Unfortunately, as with so many debates on difficult but important issues, this one has been reduced to two sides of an argument spitting sound bites at each other without much enlightenment emerging. Those who want to stop immigration and the flow of refugees make a direct link between immigration, security, competition for jobs and, they claim, a complete breakdown of the social order. Those who consider themselves liberal respond with cries of racism and xenophobia. None of this gets us anywhere.

The first thing to recognise is that how to deal with immigration and refugee flow is one of the most difficult political issues we are all facing. There are no easy answers. Those who call for totally closed borders are just as foolish as those who call for totally open ones. So, let us examine the issues.

Yes, it is likely that among the more than a million refugees that have entered the EU, a very few will have bad intent. They are radical fundamentalists who will attempt terrorist acts and will try to radicalise others. And sometimes they will succeed. But crime is a fact of life. The security services will do their best, but they cannot prevent every crime.

Should we allow new immigrant communities in our societies to opt out of liberal values and rights that have been hard fought for over the decades?

Yet pretending that the solution is to build a fortress Europe is neither practicable nor reasonable. It’s the equivalent of setting a curfew for all citizens after 6pm in order to prevent nighttime crime. Or to stop everyone from driving to prevent drink-driving. That’s not how free societies work.

As for the jobs argument, this is more difficult. Economists argue that immigration is a net positive for most European economies that must cope with an ageing population, lack of labour and skills and a native workforce that considers some types of jobs to be below them. Yet it is also true that some employers use immigrant labour to keep down wages and perpetuate poor working conditions.

The answer does not lie in shutting down immigration. It lies in better regulation (and enforcement) of conditions of work and better skills building through our education system.

The greatest challenge that mass immigration poses is to social cohesion. And it is here that those who think of themselves as liberal need to pause and think.

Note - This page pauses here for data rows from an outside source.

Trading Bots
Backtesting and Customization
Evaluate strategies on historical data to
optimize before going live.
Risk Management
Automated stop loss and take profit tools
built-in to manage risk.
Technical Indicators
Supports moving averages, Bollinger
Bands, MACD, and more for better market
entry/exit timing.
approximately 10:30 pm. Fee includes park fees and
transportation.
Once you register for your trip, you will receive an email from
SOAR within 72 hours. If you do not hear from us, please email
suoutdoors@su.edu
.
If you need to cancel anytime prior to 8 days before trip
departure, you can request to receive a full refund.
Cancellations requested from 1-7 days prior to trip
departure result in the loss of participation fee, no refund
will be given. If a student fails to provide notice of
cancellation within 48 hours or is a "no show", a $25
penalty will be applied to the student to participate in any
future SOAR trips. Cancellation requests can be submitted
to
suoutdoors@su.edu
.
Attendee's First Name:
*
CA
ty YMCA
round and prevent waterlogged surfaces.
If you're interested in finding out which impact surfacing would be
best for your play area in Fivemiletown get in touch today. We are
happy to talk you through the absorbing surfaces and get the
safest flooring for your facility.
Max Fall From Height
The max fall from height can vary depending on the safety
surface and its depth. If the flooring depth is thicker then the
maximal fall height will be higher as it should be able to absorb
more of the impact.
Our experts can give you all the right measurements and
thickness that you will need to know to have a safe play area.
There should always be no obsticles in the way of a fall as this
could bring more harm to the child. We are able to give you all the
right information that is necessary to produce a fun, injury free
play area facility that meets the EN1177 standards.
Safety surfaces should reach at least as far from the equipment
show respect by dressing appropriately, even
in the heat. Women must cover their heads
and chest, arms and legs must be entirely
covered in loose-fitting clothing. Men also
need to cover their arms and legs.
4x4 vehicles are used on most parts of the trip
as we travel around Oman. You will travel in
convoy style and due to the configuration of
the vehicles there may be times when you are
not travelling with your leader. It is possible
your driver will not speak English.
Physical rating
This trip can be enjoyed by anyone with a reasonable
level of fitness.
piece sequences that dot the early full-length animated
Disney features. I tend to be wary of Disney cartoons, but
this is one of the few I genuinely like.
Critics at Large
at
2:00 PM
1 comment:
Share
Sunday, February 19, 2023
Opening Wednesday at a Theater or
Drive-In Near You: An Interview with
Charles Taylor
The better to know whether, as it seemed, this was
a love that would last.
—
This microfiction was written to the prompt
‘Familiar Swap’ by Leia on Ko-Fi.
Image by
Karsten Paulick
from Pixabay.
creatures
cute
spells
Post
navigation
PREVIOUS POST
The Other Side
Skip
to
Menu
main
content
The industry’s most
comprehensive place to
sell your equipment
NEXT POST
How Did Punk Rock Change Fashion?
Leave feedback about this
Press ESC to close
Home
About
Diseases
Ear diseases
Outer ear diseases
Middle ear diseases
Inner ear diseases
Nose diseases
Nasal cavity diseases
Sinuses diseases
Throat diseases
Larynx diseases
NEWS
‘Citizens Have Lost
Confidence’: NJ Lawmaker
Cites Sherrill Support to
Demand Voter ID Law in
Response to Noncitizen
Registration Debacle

The reality is that no country that has had significant levels of immigration from fundamentally different cultures has managed to achieve effective integration. Ghettoisation is rampant. Humans are inherently tribal and form communities of like people.

True and comprehensive integration has not been achieved, except at the margins.

We also need to consider what it means to defend our liberal democratic values. Does it mean accepting everyone with open arms, even when newly formed communities continue to reject the fundamental tenets on which our liberal democracies are based?

Should we allow new immigrant communities in our societies to opt out of liberal values and rights that have been hard fought for over the decades: equal rights for women, universal education, acceptance of sexual preferences, the primacy of secular law enacted by elected governments over religious law and so forth? Or does being liberal mean defending those values and insisting that anyone who lives in our society needs to accept them and live by them?

Mass immigration and refugee flow are two of the biggest challenges we are facing. Those on both sides of the argument who pretend there are easy answers and whose only response is to hurl insults at those who take an opposite view do none of us any favours.

It is time that we had a mature debate where the advantages, disadvantages and moral imperatives surrounding people flows are discussed. Where the difficult issues are faced rather than ducked by pretending that they don’t exist. Nobody has ready-made answers. But I hope that in 2017, ‘immigration’ becomes a word around which we can start to have a serious and honest conversation and move away from the banality of slogans and sound bites – whichever side of the argument they come from.

Joe Zammit-Lucia is a trustee of radix.org.uk, a think tank for the radical centre, and co-author of The Death of Liberal Democracy?